Artist. Mother-artist.  I see you breast-feeding until your baby falls asleep. I see you working long hours while your kid is at day-care so you can put food on the table, and then coming home and taking care of everything. I see you staying up until after midnight to jot down ideas in your journal. I see you trying to squeeze in time to paint or get to that dance class, or…  You love your baby. You care about your work. And what about your art? Your paintings, the book you promised yourself you’d write…

You are not alone.

 
 

The Mother-Artist Salon

A gathering place. An honoring of the mother-artist—she who births babies and books, who mothers her children, blood and otherwise, and her artistic visions.


Join Us

It is time to come together, as mothers have for centuries, to support each other as mothers and as artists.
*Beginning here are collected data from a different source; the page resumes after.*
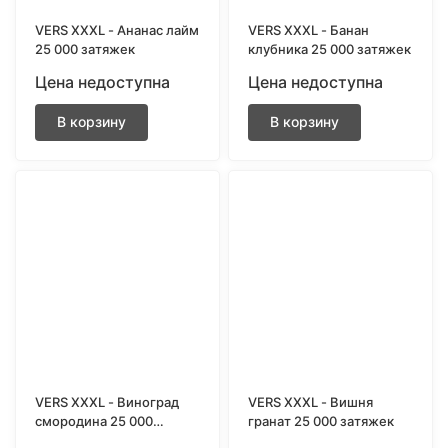
VERS XXXL - Ананас лайм
VERS XXXL - Банан
25 000 затяжек
клубника 25 000 затяжек
Цена недоступна
Цена недоступна
В корзину
В корзину
VERS XXXL - Виноград
VERS XXXL - Вишня
смородина 25 000
гранат 25 000 затяжек
затяжек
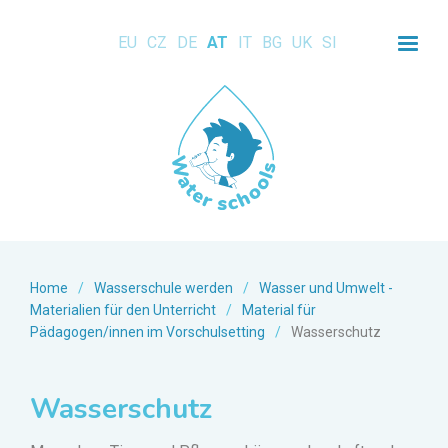
EU
CZ
DE
AT
IT
BG
UK
SI
Home
/
Wasserschule werden
/
Wasser und Umwelt -
Materialien für den Unterricht
/
Material für
Pädagogen/innen im Vorschulsetting
/
Wasserschutz
Wasserschutz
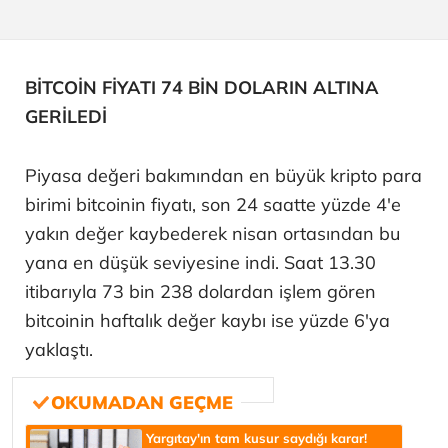
BİTCOİN FİYATI 74 BİN DOLARIN ALTINA
GERİLEDİ
Piyasa değeri bakımından en büyük kripto para
birimi bitcoinin fiyatı, son 24 saatte yüzde 4'e
yakın değer kaybederek nisan ortasından bu
yana en düşük seviyesine indi. Saat 13.30
itibarıyla 73 bin 238 dolardan işlem gören
bitcoinin haftalık değer kaybı ise yüzde 6'ya
yaklaştı.
Yargıtay'ın tam kusur saydığı karar!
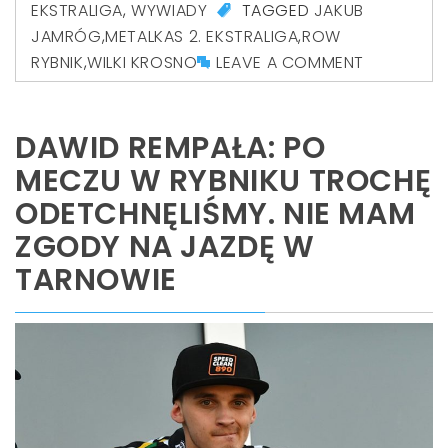
EKSTRALIGA
,
WYWIADY
TAGGED
JAKUB
JAMRÓG
,
METALKAS 2. EKSTRALIGA
,
ROW
RYBNIK
,
WILKI KROSNO
LEAVE A COMMENT
DAWID REMPAŁA: PO
MECZU W RYBNIKU TROCHĘ
ODETCHNĘLIŚMY. NIE MAM
ZGODY NA JAZDĘ W
TARNOWIE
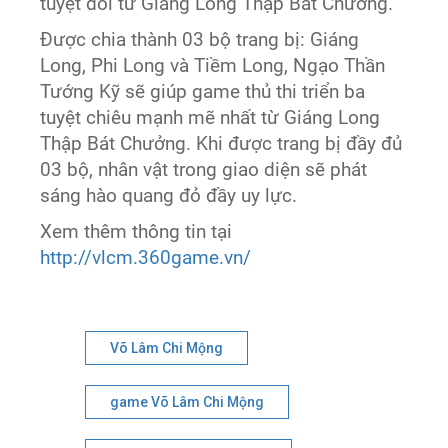
tuyệt đối từ Giáng Long Thập Bát Chưởng.
Được chia thành 03 bộ trang bị: Giáng
Long, Phi Long và Tiềm Long, Ngạo Thần
Tướng Kỹ sẽ giúp game thủ thi triển ba
tuyệt chiêu mạnh mẽ nhất từ Giáng Long
Thập Bát Chưởng. Khi được trang bị đầy đủ
03 bộ, nhân vật trong giao diện sẽ phát
sáng hào quang đỏ đầy uy lực.
Xem thêm thông tin tại
http://vlcm.360game.vn/
Võ Lâm Chi Mộng
game Võ Lâm Chi Mộng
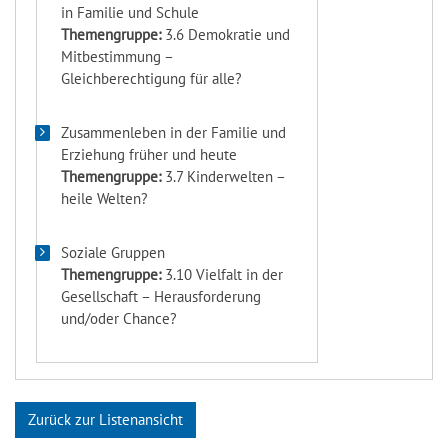
in Familie und Schule
Themengruppe:
3.6 Demokratie und
Mitbestimmung –
Gleichberechtigung für alle?
Zusammenleben in der Familie und
Erziehung früher und heute
Themengruppe:
3.7 Kinderwelten –
heile Welten?
Soziale Gruppen
Themengruppe:
3.10 Vielfalt in der
Gesellschaft – Herausforderung
und/oder Chance?
Zurück zur Listenansicht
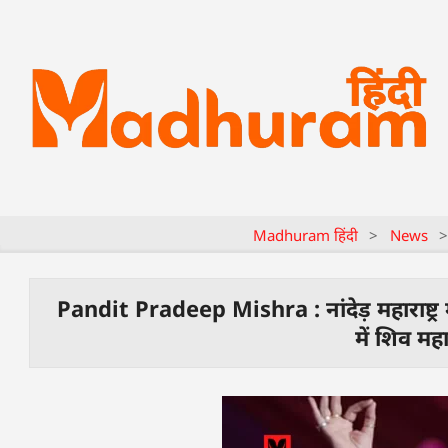
Madhuram हिंदी
>
News
Pandit Pradeep Mishra : नांदेड़ महाराष्ट्र मे
में शिव मह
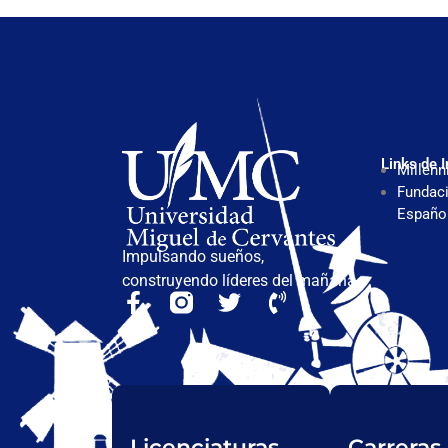
Links de I
Millenn
Fundaci
Españo
Impulsando sueños,
construyendo líderes del mañana.
Licenciaturas
Carreras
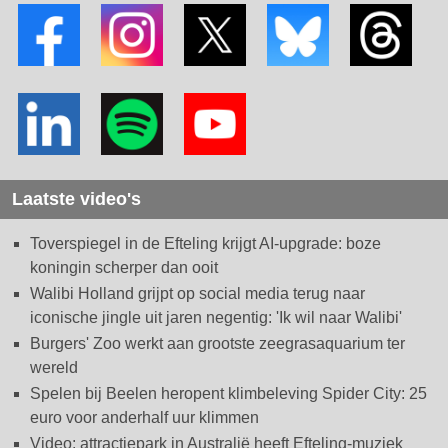
Laatste video's
Toverspiegel in de Efteling krijgt AI-upgrade: boze
koningin scherper dan ooit
Walibi Holland grijpt op social media terug naar
iconische jingle uit jaren negentig: 'Ik wil naar Walibi'
Burgers' Zoo werkt aan grootste zeegrasaquarium ter
wereld
Spelen bij Beelen heropent klimbeleving Spider City: 25
euro voor anderhalf uur klimmen
Video: attractiepark in Australië heeft Efteling-muziek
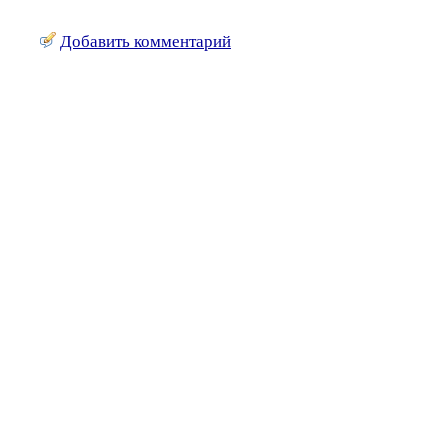
Добавить комментарий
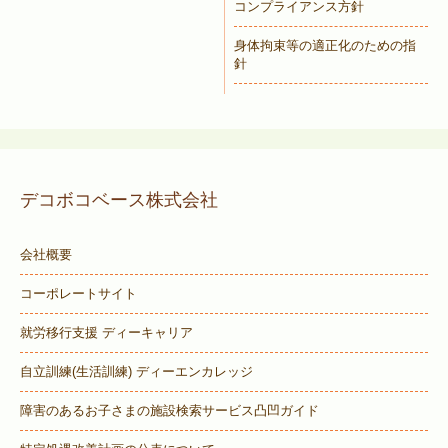
コンプライアンス方針
身体拘束等の適正化のための指
針
デコボコベース株式会社
会社概要
コーポレートサイト
就労移行支援 ディーキャリア
自立訓練(生活訓練) ディーエンカレッジ
障害のあるお子さまの施設検索サービス
凸凹ガイド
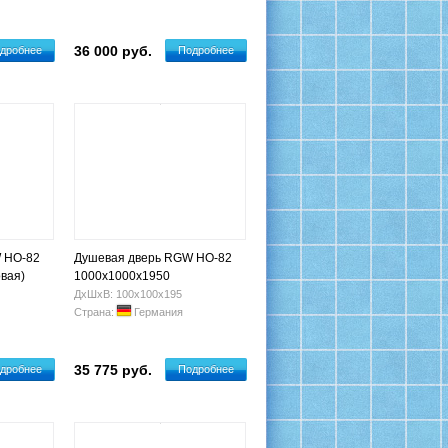
36 000 руб.
дробнее
Подробнее
 HO-82
Душевая дверь RGW HO-82
вая)
1000x1000х1950
(Прозрачная)
ДхШхВ: 100х100х195
Страна:
Германия
35 775 руб.
дробнее
Подробнее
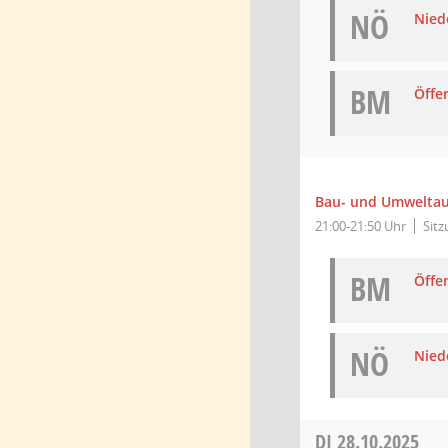
NÖ
Niede
BM
Öffe
Bau- und Umwelta
21:00-21:50 Uhr
Sit
BM
Öffe
NÖ
Niede
DI
28.10.2025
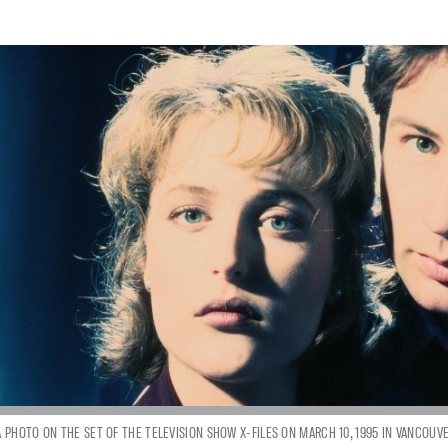
 PHOTO ON THE SET OF THE TELEVISION SHOW X-FILES ON MARCH 10, 1995 IN VANCOUV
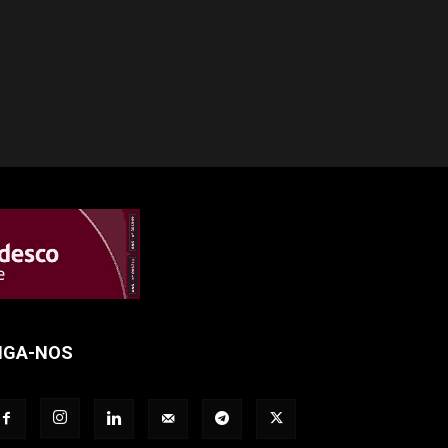
IGA-NOS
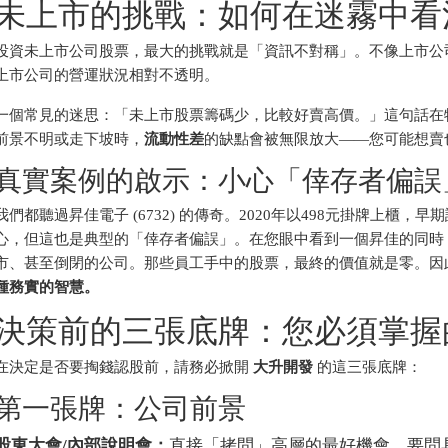
未上市的挑戰：如何在迷霧中看
投資未上市公司股票，最大的挑戰就是「資訊不對稱」。不像上市公
上市公司的營運狀況相對不透明。
一個常見的迷思：「未上市股票籌碼少，比較好賣高價。」這句話在
前景不明或走下坡時，
流動性差
的缺點會被無限放大——您可能想賣
真實案例的啟示：小心「倖存者偏誤
我們都聽過昇佳電子 (6732) 的傳奇。2020年以498元掛牌上櫃
心，但這也是典型的「倖存者偏誤」。在您眼中看到一個昇佳的同時
市、甚至倒閉的公司。那些員工手中的股票，最終的價值就是零。因
種務實的智慧。
決策前的三張底牌：您必須掌握
在決定是否要掏錢認股前，請務必掀開
大升開發
的這三張底牌：
第一張牌：公司前景
股東大會/內部說明會：
直接「拷問」高層的最好機會。要問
All are welcome, whether or not you consider yourself an “artist”

Each Salon features:

  • Mother-artists from different disciplines sharing their work

  • Dedicated time to create in community

  • An opportunity to share your own work in a community open-mic

Our next Salon:

Sunday October 17th, 4–6pm ET (online)

Featuring Visual Artist Kate Quarfordt & Poet and Literary Activist JP Howard

& Special Musical Guest Ishle Yi-Park

This event is donation based, all donations support the mother-artist presenters and production costs.

No one will be turned away for lack of funds.

 

 It’s not an event, it’s a movement.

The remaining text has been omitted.